That's so cool. I thought about doing this with our queensland mix Mattie. She has more energy then she knows what to do with. Even after walks she still wants to run around the backyard and runs from fence to fence to spy on the neighbors chickens.


----------



## GottaLuvMutts (Jun 1, 2009)

Nargle said:


> My trainer did recommend training him to accept the crate, though. Her method of training him in the crate was to put him in and let him freak out and ignore him until he laid down. Then as soon as he laid down, she opened the crate and let him out and gave him lots of praise. I personally think I'd rather take less of a "tough love" approach and just wait out his anxiety because IMO he has enough of a negative association with the crate already, so instead I'd prefer a more "this is a wonderful place to be!" kind of approach to desensitizing him to the crate. For instance, I've been feeding him inside the crate and as soon as he's done, I let him out, so he never panics and learns that the crate is a place where tasty treats happen. What are your opinions? Anybody have any resources to help guide me in training him to accept his crate?


Not sure which way I'd go. Definitely depends on the dog, though. 
One small warning: I would be very careful about WHEN crating happens, especially if you're planning to practice this at agility class.
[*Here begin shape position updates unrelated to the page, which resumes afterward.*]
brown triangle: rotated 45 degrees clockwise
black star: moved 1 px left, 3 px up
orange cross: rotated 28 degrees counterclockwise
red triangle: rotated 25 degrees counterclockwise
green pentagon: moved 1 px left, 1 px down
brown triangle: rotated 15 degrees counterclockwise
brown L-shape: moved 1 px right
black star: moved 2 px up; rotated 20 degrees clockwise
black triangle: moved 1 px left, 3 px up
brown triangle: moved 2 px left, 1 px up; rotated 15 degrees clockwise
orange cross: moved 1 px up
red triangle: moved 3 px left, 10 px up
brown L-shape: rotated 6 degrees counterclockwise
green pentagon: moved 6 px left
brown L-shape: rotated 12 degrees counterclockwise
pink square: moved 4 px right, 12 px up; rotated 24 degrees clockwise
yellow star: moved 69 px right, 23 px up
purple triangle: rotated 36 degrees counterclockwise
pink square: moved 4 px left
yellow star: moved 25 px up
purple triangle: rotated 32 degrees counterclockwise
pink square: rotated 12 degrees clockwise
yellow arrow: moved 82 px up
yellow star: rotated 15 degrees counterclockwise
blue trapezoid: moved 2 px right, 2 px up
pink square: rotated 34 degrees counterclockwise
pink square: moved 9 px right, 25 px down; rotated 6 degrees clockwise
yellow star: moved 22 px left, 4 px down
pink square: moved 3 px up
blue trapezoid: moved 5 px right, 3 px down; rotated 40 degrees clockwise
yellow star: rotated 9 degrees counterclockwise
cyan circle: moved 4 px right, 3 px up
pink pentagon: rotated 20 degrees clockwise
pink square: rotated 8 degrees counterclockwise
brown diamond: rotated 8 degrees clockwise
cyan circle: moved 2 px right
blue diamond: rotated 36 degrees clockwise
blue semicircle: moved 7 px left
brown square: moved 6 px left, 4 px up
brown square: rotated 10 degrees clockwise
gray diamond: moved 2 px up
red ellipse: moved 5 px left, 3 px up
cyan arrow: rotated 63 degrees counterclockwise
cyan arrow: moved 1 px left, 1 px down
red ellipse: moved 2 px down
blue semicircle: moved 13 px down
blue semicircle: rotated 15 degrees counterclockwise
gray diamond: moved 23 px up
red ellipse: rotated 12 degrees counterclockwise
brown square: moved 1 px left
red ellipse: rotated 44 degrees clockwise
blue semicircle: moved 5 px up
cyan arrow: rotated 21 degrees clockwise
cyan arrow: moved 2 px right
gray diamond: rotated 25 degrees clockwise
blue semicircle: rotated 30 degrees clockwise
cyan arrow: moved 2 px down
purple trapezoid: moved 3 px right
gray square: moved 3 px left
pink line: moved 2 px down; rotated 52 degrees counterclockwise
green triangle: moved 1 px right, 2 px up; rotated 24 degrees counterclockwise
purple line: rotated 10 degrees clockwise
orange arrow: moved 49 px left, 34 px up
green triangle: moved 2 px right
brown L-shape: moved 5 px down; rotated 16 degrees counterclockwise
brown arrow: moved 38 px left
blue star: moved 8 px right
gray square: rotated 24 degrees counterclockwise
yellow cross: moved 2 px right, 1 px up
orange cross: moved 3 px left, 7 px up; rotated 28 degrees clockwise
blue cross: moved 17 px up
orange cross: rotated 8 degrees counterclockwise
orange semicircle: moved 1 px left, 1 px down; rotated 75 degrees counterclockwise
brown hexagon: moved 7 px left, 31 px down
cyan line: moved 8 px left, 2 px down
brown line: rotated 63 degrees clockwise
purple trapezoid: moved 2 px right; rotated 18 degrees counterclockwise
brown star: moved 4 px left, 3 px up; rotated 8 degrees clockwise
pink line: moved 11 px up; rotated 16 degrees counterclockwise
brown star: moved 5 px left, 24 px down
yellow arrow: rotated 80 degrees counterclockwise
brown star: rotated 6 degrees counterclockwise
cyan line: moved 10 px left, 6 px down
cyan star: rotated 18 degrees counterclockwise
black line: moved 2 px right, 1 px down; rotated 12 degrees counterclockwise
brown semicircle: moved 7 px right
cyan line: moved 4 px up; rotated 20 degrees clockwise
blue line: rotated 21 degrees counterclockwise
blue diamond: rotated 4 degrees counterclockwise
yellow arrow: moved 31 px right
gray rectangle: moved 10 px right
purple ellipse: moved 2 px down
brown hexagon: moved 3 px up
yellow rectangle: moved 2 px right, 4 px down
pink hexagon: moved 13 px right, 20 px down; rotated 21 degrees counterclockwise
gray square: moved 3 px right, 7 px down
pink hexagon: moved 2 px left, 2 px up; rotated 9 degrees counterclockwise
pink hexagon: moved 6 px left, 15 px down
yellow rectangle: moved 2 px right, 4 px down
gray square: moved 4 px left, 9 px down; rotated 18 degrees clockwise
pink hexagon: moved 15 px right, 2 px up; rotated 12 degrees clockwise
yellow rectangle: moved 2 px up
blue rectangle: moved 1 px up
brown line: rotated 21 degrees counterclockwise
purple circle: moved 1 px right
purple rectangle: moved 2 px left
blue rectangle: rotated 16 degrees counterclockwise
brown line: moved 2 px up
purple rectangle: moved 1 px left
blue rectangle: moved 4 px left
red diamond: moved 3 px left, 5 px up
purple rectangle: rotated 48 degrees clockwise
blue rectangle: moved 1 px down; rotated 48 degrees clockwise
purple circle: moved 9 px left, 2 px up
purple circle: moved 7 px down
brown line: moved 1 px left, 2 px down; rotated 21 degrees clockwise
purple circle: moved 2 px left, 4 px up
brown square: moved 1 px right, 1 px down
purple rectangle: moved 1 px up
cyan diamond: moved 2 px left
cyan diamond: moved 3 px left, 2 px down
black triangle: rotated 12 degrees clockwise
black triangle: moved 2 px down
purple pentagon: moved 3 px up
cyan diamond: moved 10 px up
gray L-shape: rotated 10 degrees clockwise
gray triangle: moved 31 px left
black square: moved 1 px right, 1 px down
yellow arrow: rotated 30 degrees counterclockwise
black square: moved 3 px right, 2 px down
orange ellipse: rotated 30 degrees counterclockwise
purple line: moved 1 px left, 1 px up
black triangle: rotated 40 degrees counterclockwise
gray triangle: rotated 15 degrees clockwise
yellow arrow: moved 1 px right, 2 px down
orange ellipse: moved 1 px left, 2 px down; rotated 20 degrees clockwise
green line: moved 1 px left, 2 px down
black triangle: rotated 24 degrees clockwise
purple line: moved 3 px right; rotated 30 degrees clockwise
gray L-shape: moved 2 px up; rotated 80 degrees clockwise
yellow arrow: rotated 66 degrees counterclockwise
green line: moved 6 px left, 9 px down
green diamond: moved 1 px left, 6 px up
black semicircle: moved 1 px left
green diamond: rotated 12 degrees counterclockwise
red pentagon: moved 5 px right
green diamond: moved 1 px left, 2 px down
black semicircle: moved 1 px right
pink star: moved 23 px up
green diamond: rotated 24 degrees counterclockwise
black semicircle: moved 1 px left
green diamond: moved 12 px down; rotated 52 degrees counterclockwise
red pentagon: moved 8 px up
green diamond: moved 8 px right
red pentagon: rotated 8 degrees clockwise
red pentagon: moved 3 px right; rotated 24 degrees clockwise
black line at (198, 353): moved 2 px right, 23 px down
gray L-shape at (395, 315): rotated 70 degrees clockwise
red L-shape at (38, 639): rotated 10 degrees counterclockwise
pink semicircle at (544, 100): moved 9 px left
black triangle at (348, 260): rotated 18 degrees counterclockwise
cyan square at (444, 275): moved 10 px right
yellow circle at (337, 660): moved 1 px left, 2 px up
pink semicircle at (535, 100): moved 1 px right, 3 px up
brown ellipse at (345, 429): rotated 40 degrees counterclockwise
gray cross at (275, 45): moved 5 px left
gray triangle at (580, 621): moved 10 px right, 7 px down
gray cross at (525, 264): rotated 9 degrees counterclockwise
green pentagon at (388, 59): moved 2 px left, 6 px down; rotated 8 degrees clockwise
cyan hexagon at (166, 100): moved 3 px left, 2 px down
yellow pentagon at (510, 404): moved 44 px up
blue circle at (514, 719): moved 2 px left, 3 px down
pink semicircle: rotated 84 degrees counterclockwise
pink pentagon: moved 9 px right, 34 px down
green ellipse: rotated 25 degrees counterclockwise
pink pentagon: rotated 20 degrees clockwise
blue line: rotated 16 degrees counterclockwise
If Basil only gets crated at agility class and never at home, he's not going to want to set foot in that building. He's going to associate the negative crate experience with agility. I think to be safe, I'd work on this only at home, at least until he gets the idea that crates aren't evil.


----------



## Nargle (Oct 1, 2007)

Hmm.. what about an anxious, soft dog with SA that totally freaks out when crated..? :biggrin1:

Also, I intend to do most (or all) of his crate training at home for now.


----------



## LynnI (Mar 27, 2010)

What about using an x-pen at classes instead of a crate until you get his crating issues solved?


----------



## Nargle (Oct 1, 2007)

Could an x-pen be used totally instead of a crate in Agility? I've thought of using an x-pen, but if I'm going to end up needing to crate him in the end anyways, I might as well skip the ex-pen. Right now in class we're focusing more on the reactivity aspect, so we're all with our dogs (behind barriers some of the time) working on focus and calmness and there's not a big need to crate him right now during class. But if and x-pen would be a suitable permanent replacement for a crate, that's something I may definitely be interested in.


----------



## RaeganW (Jul 14, 2009)

Nargle said:


> Could an x-pen be used totally instead of a crate in Agility? I've thought of using an x-pen, but if I'm going to end up needing to crate him in the end anyways, I might as well skip the ex-pen. Right now in class we're focusing more on the reactivity aspect, so we're all with our dogs (behind barriers some of the time) working on focus and calmness and there's not a big need to crate him right now during class. But if and x-pen would be a suitable permanent replacement for a crate, that's something I may definitely be interested in.


I've seen both at a trial, usually x-pens have more than one dog. And it's going to depend on the trial location and crating space. An x-pen takes up more floor space. I'd be a little ticked if someone used an x-pen for a single dog at an indoor trial like Oshkosh where the crate space is pretty cramped to begin with, but at an outdoor trial like Fondy's where there is plenty of space I wouldn't mind at all.


----------



## MissMutt (Aug 8, 2008)

X-Pens are usually banned from indoor trials in my area. No reason why you can't use one in class, though.

Marge is somewhat resistant to being crated but does LOADS better when the crate is covered. I've crated her for up to an hour straight at my training club and she's been fine.


----------



## Nargle (Oct 1, 2007)

Alright, thanks guys. I've decided to order Basil a soft sided crate, because he seems to tolerate being inside of soft sided crates better than plastic or metal crates, and continue to work on crate training him. I'll keep you guys updated on his progress when he goes to his second class on Monday! :biggrin1:


----------



## Nargle (Oct 1, 2007)

Update: Today was Basil's second day in class. He was really good about reacting towards other dogs! We worked on tunnels today, and he seemed to enjoy it! Though when I tried to run up to the tunnel and send him through, he seemed a little suspicious, and tried to follow me on the outside of the tunnel. But while the trainer was holding his leash on one end of the tunnel and I was on the other, he did really well! Even when the tunnel was curved! He also did surprisingly well on crate training during class. We brought his small soft-sided carrier to class (His larger one that we ordered hasn't come in yet) and I kept throwing treats in and he went in to get them. After a while I'd give him more treats while he stayed in his crate with the door open (he was calm and obeyed my "Stay" well), and then I zipped up the crate and walked away. He barked a bit, but as soon as he was calm I walked over and gave him treats through the zipper in the top of the carrier. So all in all the class went pretty well! He did have some anxiety because I was standing a short distance away from my boyfriend standing on Basil's leash, and Basil couldn't get to him, but I ignored him and gave him treats as soon as he was calm, and he calmed down very quickly! My homework for this week is to continue with the crate training, work on loose leash walking, work on his sit-stay and down-stay, and use shaping to train him to stand in a small box so that he learns that he has back legs, lol!


----------



## LynnI (Mar 27, 2010)

X-pens are very common, even with one dog in them at most of the indoor trials up here


----------